Being recognized for her prowess comes with some weight. Terry feels responsible for being a beacon for the next generation, and again, MMoCA is behind her vision.
Terry hopes to use the restaurant to figure out how she can propel the next generation forward as quickly as possible.
“It can’t be ego-driven and it can’t be me as a movement. It has to be us and that’s the stance I’ve taken with my work as a mentor,” Terry said.
For service at the restaurant, Tall Grass is multi-tiered. It will operate in a more cafe-like setting during the daytime with fresh pastries, smoothies and coffee. Lunch will see salads, sandwiches, soups and specialty drinks.

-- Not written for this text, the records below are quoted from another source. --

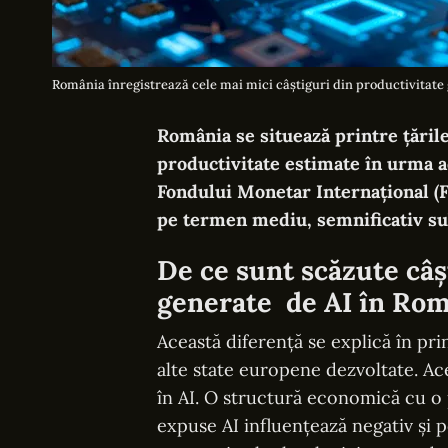
România înregistrează cele mai mici câștiguri din productivitate 
România se situează printre țăril
productivitate estimate în urma ado
Fondului Monetar Internațional (F
pe termen mediu, semnificativ su
De ce sunt scăzute câș
generate de AI în Ro
Această diferență se explică în pri
alte state europene dezvoltate. Ac
în AI. O structură economică cu o 
expuse AI influențează negativ și p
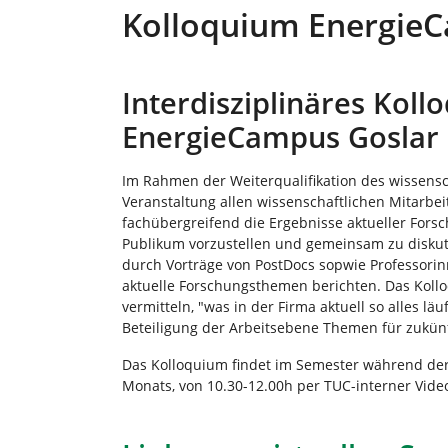
r
Kolloquium Energie
e
h
e
Interdisziplinäres Kol
r
e
EnergieCampus Goslar
:
Im Rahmen der Weiterqualifikation des wissens
Veranstaltung allen wissenschaftlichen Mitarbe
fachübergreifend die Ergebnisse aktueller For
Publikum vorzustellen und gemeinsam zu diskut
durch Vorträge von PostDocs sopwie Professori
aktuelle Forschungsthemen berichten. Das Koll
vermitteln, "was in der Firma aktuell so alles lä
Beteiligung der Arbeitsebene Themen für zukünft
Das Kolloquium findet im Semester während der
Monats, von 10.30-12.00h per TUC-interner Video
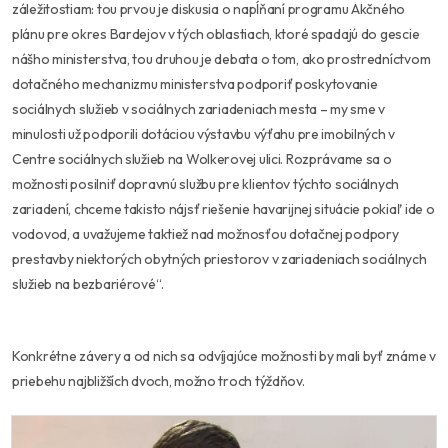
záležitostiam: tou prvou je diskusia o napĺňaní programu Akčného
plánu pre okres Bardejov v tých oblastiach, ktoré spadajú do gescie
nášho ministerstva, tou druhou je debata o tom, ako prostredníctvom
dotačného mechanizmu ministerstva podporiť poskytovanie
sociálnych služieb v sociálnych zariadeniach mesta – my sme v
minulosti už podporili dotáciou výstavbu výťahu pre imobilných v
Centre sociálnych služieb na Wolkerovej ulici. Rozprávame sa o
možnosti posilniť dopravnú službu pre klientov týchto sociálnych
zariadení, chceme takisto nájsť riešenie havarijnej situácie pokiaľ ide o
vodovod, a uvažujeme taktiež nad možnosťou dotačnej podpory
prestavby niektorých obytných priestorov v zariadeniach sociálnych
služieb na bezbariérové“.
Konkrétne závery a od nich sa odvíjajúce možnosti by mali byť známe v
priebehu najbližších dvoch, možno troch týždňov.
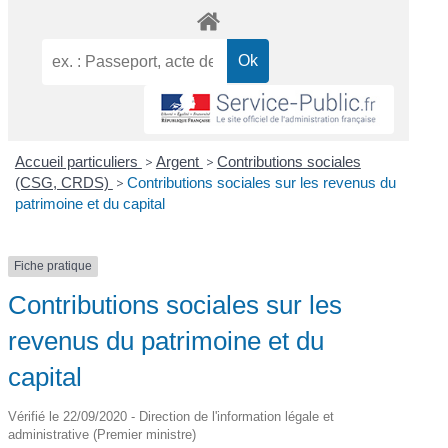
Accueil particuliers
>
Argent
>
Contributions sociales
(CSG, CRDS)
>
Contributions sociales sur les revenus du
patrimoine et du capital
Fiche pratique
Contributions sociales sur les
revenus du patrimoine et du
capital
Vérifié le 22/09/2020 - Direction de l'information légale et
administrative (Premier ministre)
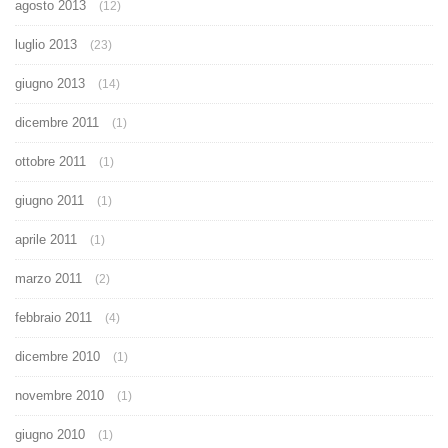
agosto 2013
(12)
luglio 2013
(23)
giugno 2013
(14)
dicembre 2011
(1)
ottobre 2011
(1)
giugno 2011
(1)
aprile 2011
(1)
marzo 2011
(2)
febbraio 2011
(4)
dicembre 2010
(1)
novembre 2010
(1)
giugno 2010
(1)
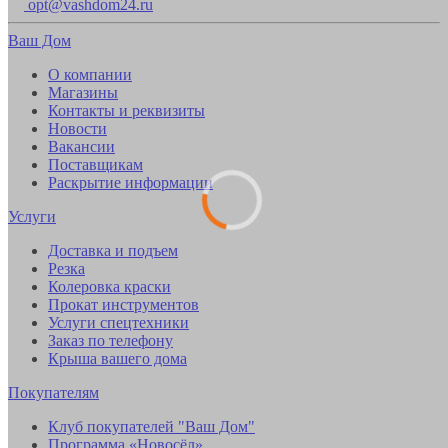
opt@vashdom24.ru
Ваш Дом
О компании
Магазины
Контакты и реквизиты
Новости
Вакансии
Поставщикам
Раскрытие информации
Услуги
Доставка и подъем
Резка
Колеровка краски
Прокат инструментов
Услуги спецтехники
Заказ по телефону
Крыша вашего дома
Покупателям
Клуб покупателей "Ваш Дом"
Программа «Новосёл»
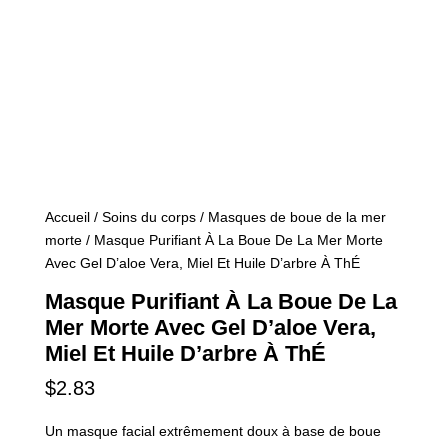
Accueil
/
Soins du corps
/
Masques de boue de la mer
morte
/ Masque Purifiant À La Boue De La Mer Morte
Avec Gel D’aloe Vera, Miel Et Huile D’arbre À ThÉ
Masque Purifiant À La Boue De La
Mer Morte Avec Gel D’aloe Vera,
Miel Et Huile D’arbre À ThÉ
$
2.83
Un masque facial extrêmement doux à base de boue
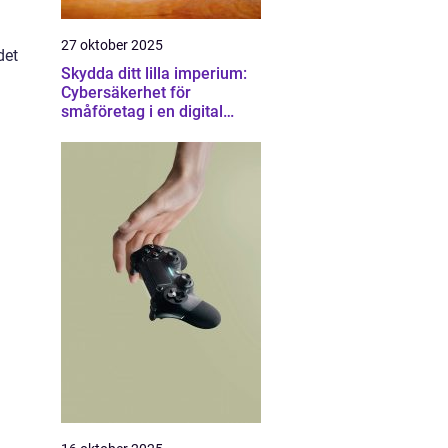
27 oktober 2025
det
Skydda ditt lilla imperium:
Cybersäkerhet för
småföretag i en digital
värld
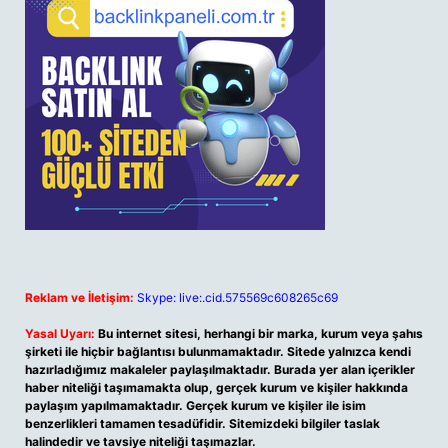
Reklam ve İletişim:
Skype: live:.cid.575569c608265c69
Yasal Uyarı:
Bu internet sitesi, herhangi bir marka, kurum veya şahıs
şirketi ile hiçbir bağlantısı bulunmamaktadır. Sitede yalnızca kendi
hazırladığımız makaleler paylaşılmaktadır. Burada yer alan içerikler
haber niteliği taşımamakta olup, gerçek kurum ve kişiler hakkında
paylaşım yapılmamaktadır. Gerçek kurum ve kişiler ile isim
benzerlikleri tamamen tesadüfidir. Sitemizdeki bilgiler taslak
halindedir ve tavsiye niteliği taşımazlar.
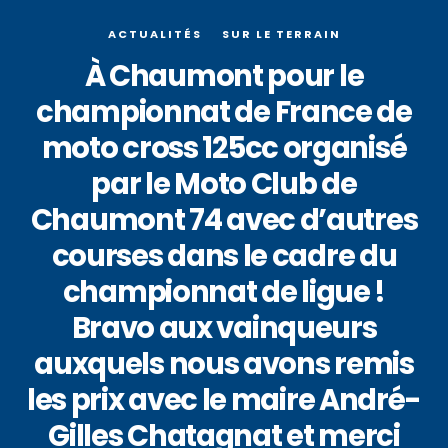
ACTUALITÉS
SUR LE TERRAIN
À Chaumont pour le
championnat de France de
moto cross 125cc organisé
par le Moto Club de
Chaumont 74 avec d’autres
courses dans le cadre du
championnat de ligue !
Bravo aux vainqueurs
auxquels nous avons remis
les prix avec le maire André-
Gilles Chatagnat et merci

Dinner service, right now at least, is planned to have a set menu, which is yet to be revealed.
Tall Grass also plans to have drinks served all day and catering, which the restaurant will be taking care of for MMoCA’s events.
She does hope to bring in some friends and highlight them. Terry is also playing with the idea of having a curated menu for events happening in Madison, like when “Hamilton” was at the Overture Center, Terry said.
A focus on sourcing food will be a bit on decolonization, but Terry doesn’t want to put a strain on food systems and burden access for Indigenous communities.
“I don’t want to try and cook something that I can’t achieve at home, and even I don’t have the resources to eat a decolonized menu,” Terry said. “I’ve kept the mission of being able to provide for my community first and then go to the greater community.”
Terry worries about how a fully decolonized menu could impact others. An example she used, if she were to order 2,000 pounds of wild rice from the White Earth Tribe in Minnesota, it could impact the cost for the average person or reduce the supply.
Tall Grass is planned to open in the summer, around late June or July, Terry expects. As the design and build are still being worked on, no firm date is planned.